* EXERCISE
Leaving every picture out, please return exactly the lines from the top of the material below through the line with "Partner (322, 1856)", both included.

* DATA FOR THE TASK
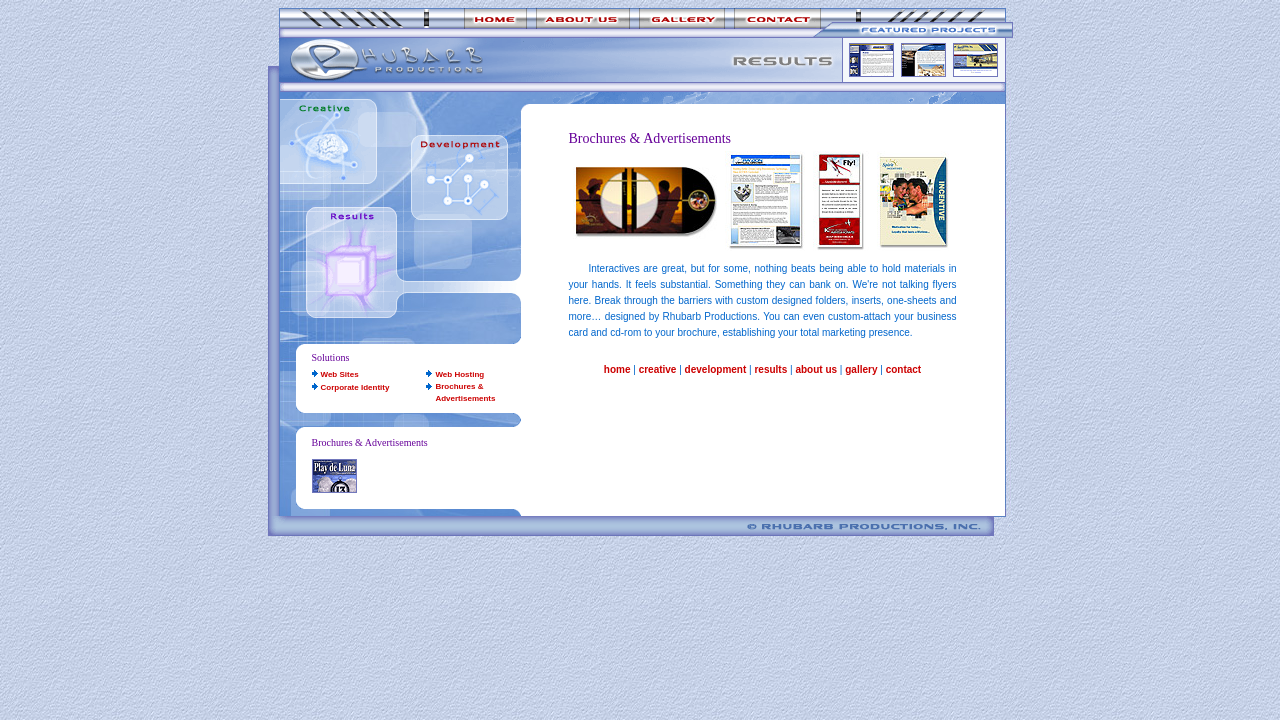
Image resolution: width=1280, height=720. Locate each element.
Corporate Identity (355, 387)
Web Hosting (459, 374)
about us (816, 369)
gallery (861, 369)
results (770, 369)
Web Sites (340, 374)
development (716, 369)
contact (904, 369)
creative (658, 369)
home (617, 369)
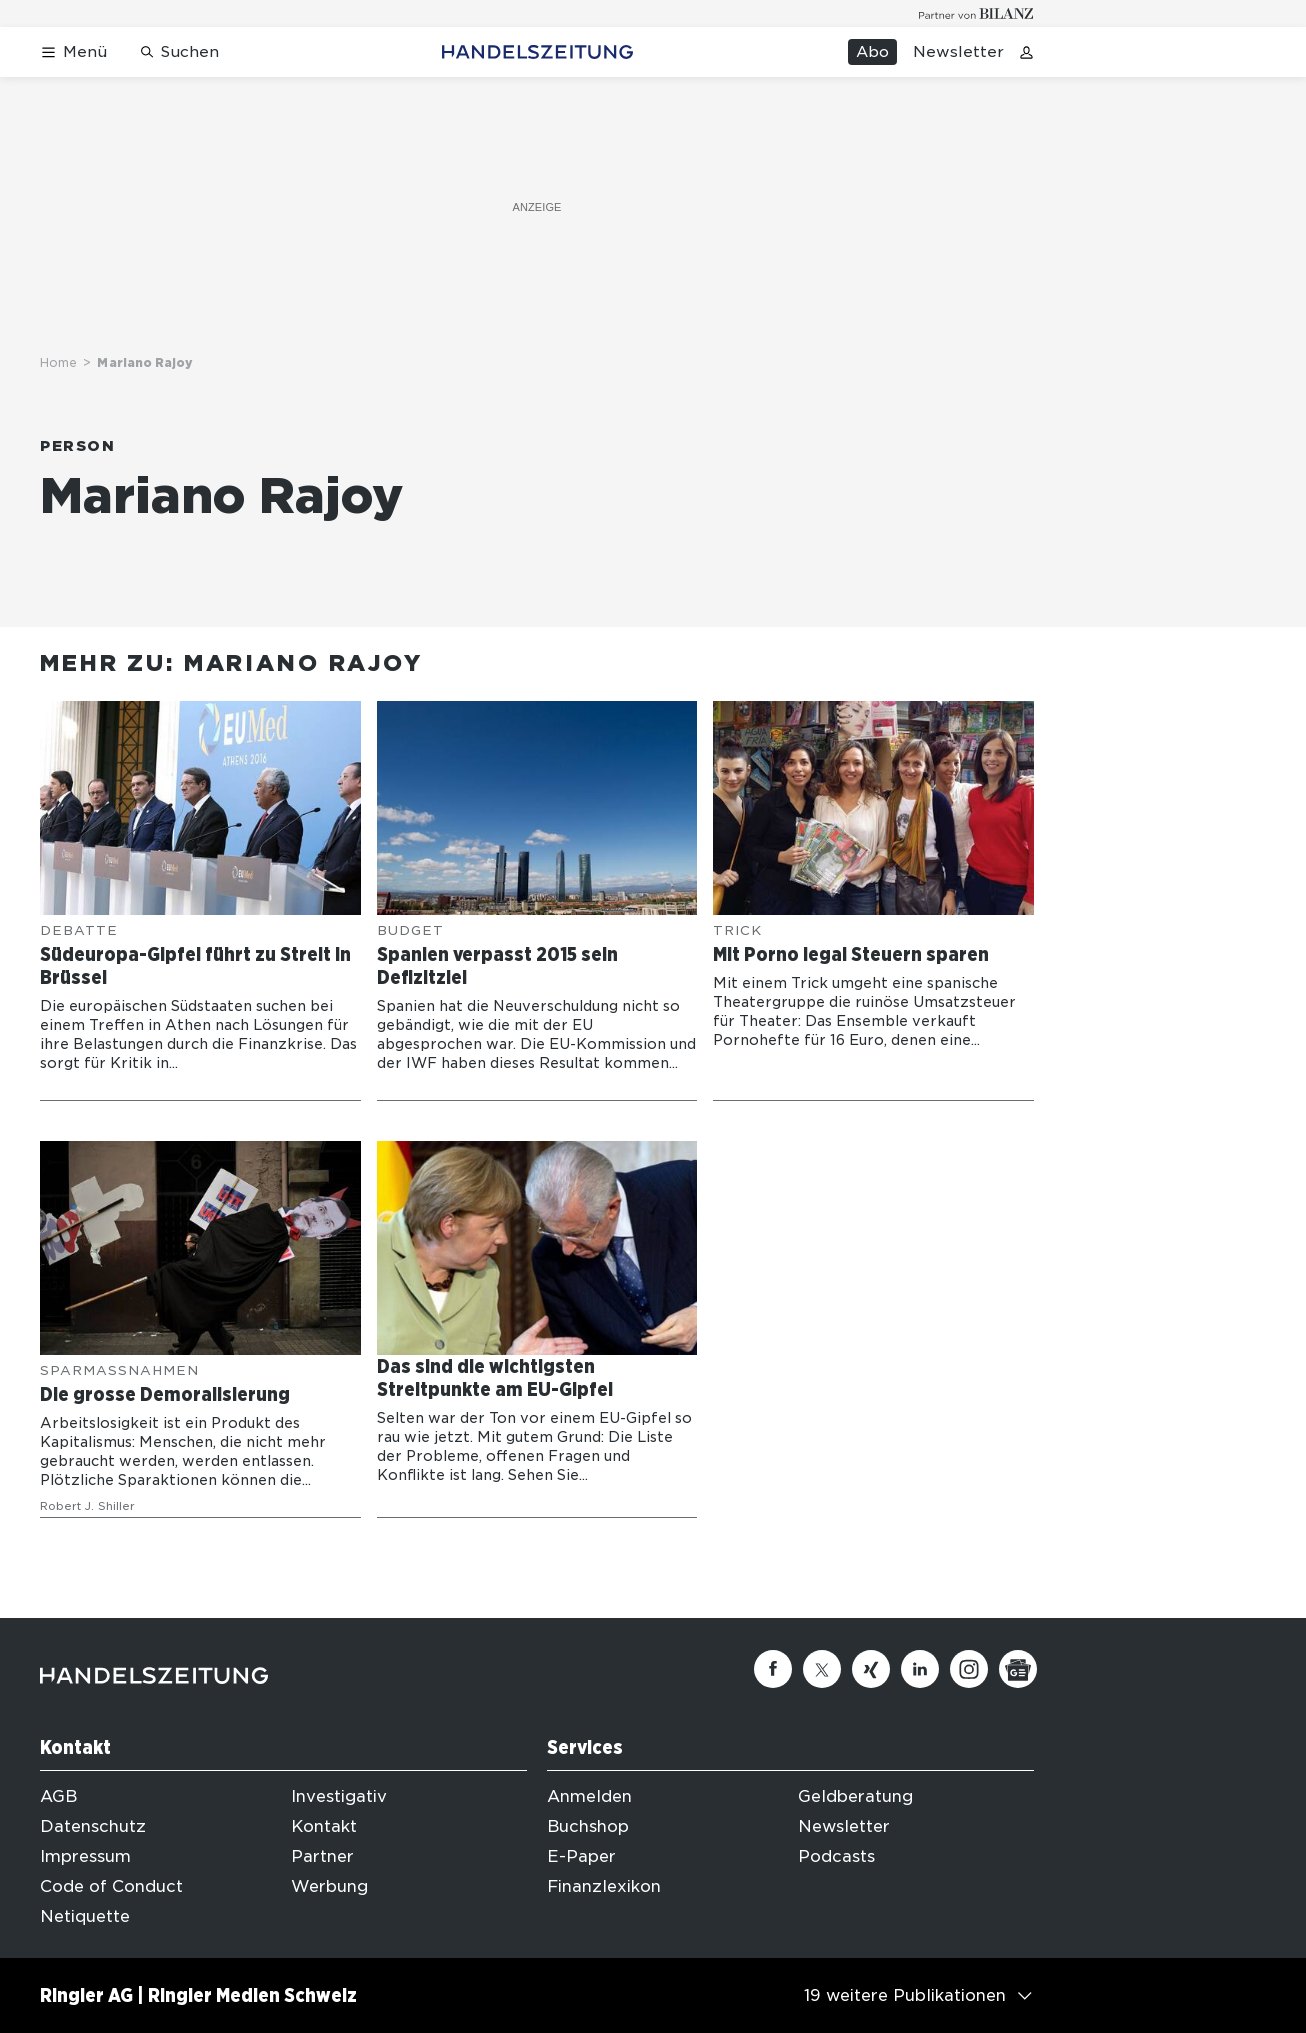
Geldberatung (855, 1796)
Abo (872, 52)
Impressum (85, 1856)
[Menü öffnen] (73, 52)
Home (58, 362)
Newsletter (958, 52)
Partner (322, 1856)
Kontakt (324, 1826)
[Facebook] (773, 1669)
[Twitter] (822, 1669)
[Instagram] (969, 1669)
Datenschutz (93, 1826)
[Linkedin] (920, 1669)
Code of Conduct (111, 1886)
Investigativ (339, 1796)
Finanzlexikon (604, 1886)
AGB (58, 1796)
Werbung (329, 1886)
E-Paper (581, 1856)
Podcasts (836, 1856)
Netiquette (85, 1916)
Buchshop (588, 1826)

* RESPONSE
Image resolution: width=1280, height=720. Locate each element.
Corporate Identity (355, 387)
Web Hosting (459, 374)
about us (816, 369)
gallery (861, 369)
results (770, 369)
Web Sites (340, 374)
development (716, 369)
contact (904, 369)
creative (658, 369)
home (617, 369)
Geldberatung (855, 1796)
Abo (872, 52)
Impressum (85, 1856)
[Menü öffnen] (73, 52)
Home (58, 362)
Newsletter (958, 52)
Partner (322, 1856)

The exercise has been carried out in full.